● YOUR OBJECTIVE
Without the images, output every record exactly as it appears.

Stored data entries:
☆ ☆ ☆

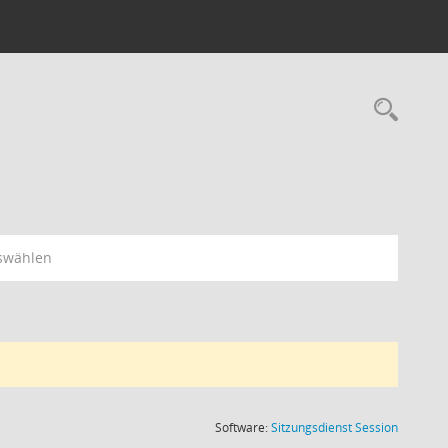
Rec
swählen
(Wird in
Software:
Sitzungsdienst
Session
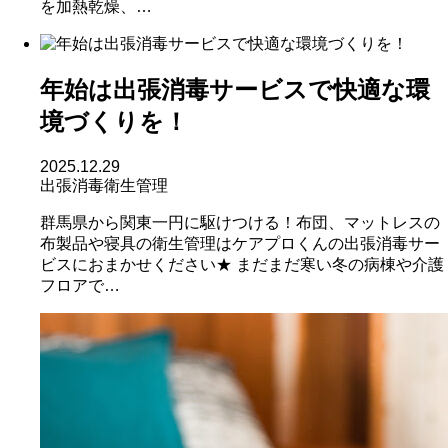
を加熱乾燥、…
年始は出張消毒サービスで快適な環
境づくりを！
2025.12.29
出張消毒
衛生管理
群馬県から関東一円に駆けつける！布団、マットレスの
布製品や寝具の衛生管理はケアプロくんの出張消毒サー
ビスにおまかせください★ まだまだ寒い冬の病棟や介護
フロアで…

☆ ☆ ☆

● ANSWER
Rec
swählen
(Wird in
Software:
Sitzungsdienst
Session
を加熱乾燥、…
年始は出張消毒サービスで快適な環
境づくりを！
2025.12.29
出張消毒
衛生管理
群馬県から関東一円に駆けつける！布団、マットレスの
布製品や寝具の衛生管理はケアプロくんの出張消毒サー
ビスにおまかせください★ まだまだ寒い冬の病棟や介護
フロアで…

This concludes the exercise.